Building an AI server on a budget
GPU Choice, VRAM, and Bandwidth
- Many think a 12GB RTX 4070 is a poor long‑term choice for LLMs; 16–32GB+ VRAM is repeatedly cited as the practical minimum for “interesting” models.
- Several argue a used 3090 (24GB) or 4060 Ti 16GB gives better VRAM-per-dollar than a 4070, especially for at‑home inference.
- Others point to older server / mining GPUs (Tesla M40, K80, A4000s, MI-series, etc.) as strong VRAM-per-dollar options, but note high power use, heat, and low raw speed.
- A substantial subthread emphasizes that memory bandwidth, not just VRAM size, heavily affects token generation speed; low-bandwidth cards (e.g. 4060 Ti) are criticized for LLM work.
- Upcoming Intel workstation GPUs (e.g.
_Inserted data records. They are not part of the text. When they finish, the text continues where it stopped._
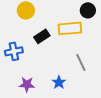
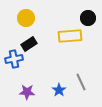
black rectangle: (42, 36) -> (29, 44), moved
gray line: (81, 62) -> (81, 82), moved

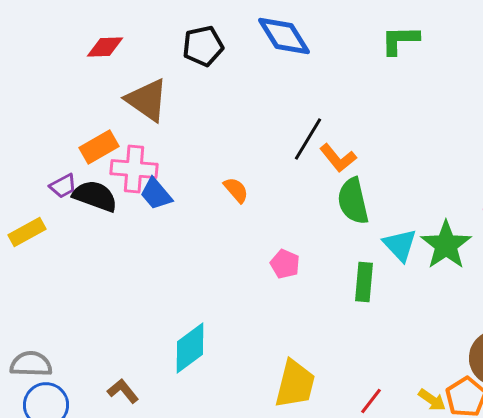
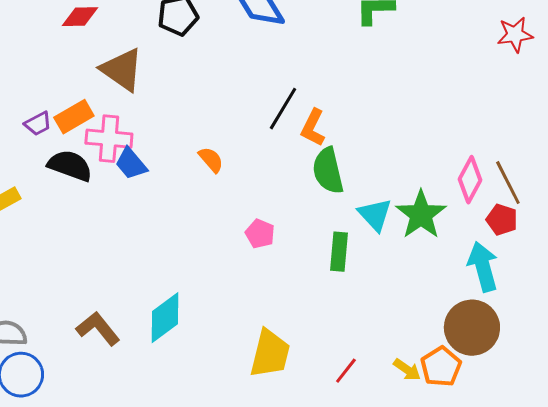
orange L-shape: (338, 158) -> (313, 128), turned 66
purple trapezoid: (63, 186) -> (38, 124), moved
brown L-shape: (123, 391) -> (98, 329), moved, size x1.4

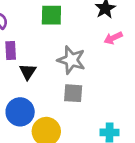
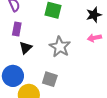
gray square: (73, 93) -> (50, 79), moved

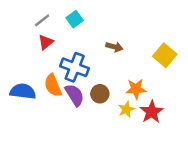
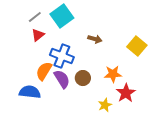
cyan square: (75, 19) -> (62, 16), size x1.6
orange semicircle: (53, 85) -> (44, 71), turned 54
blue semicircle: (23, 91) -> (30, 92), moved
yellow star: (126, 109) -> (105, 105), moved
B50/B60) excite some as possible cheap, VRAM-heavy inference cards that could reshape the home‑AI market.
System RAM and Overall Build
- Multiple commenters say 32GB system RAM is insufficient for serious experimentation; 64GB is framed as a practical minimum, 128GB+ ideal.
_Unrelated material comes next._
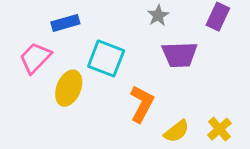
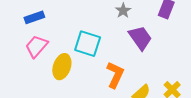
blue rectangle: (65, 23) -> (34, 17), moved
purple trapezoid: (180, 55) -> (140, 38), turned -120

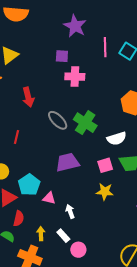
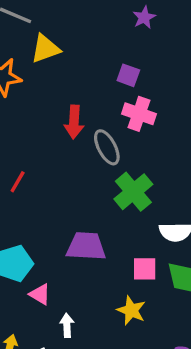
purple star: (75, 26) -> (144, 17), moved, size x0.6
red arrow: (28, 97) -> (74, 122), moved
gray ellipse: (58, 120) -> (107, 147), moved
- There’s confusion about why people obsess over CPUs but “cheap out” on RAM; some share builds with 96GB+.
- ECC RAM is recommended by a few for reliability.
Cloud vs Local Economics
- Several argue owning hardware is rarely cheaper than APIs once electricity and datacenter efficiency are considered; local rigs are seen more as a hobby or for privacy/control.
- Others note short‑term GPU rentals (RunPod, etc.) as a better use of a ~$1.3k budget if you’re mostly doing inference.
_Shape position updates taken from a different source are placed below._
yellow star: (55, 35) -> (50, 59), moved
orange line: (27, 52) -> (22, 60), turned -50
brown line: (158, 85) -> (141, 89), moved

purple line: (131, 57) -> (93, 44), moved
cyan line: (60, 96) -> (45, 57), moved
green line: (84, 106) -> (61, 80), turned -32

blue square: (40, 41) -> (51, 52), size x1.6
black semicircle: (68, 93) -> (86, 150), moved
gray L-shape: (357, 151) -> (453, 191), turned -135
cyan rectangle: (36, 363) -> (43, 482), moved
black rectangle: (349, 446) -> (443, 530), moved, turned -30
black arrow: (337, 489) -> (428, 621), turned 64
- For expensive frontier APIs (e.g. Claude Code) some wonder if 24/7 heavy use might justify local hardware, but consensus remains skeptical that home setups beat datacenters economically.
Alternate Architectures and Rigs
- Examples include:
- 7× RTX 3060 (12GB each) in a rack for 84GB VRAM, heavily power‑optimized but PCIe‑bandwidth limited.
- Old mining motherboards with multiple Teslas and cheap server PSUs.
- Huge‑RAM CPU‑only servers (1.5–2TB) running 671B‑parameter models, but at ~0.5 tokens/s and with NUMA bottlenecks.
- Unified-memory systems (Macs, Strix Halo, future DGX-style boxes) are discussed; they allow large models but often have low bandwidth and thus slow token rates.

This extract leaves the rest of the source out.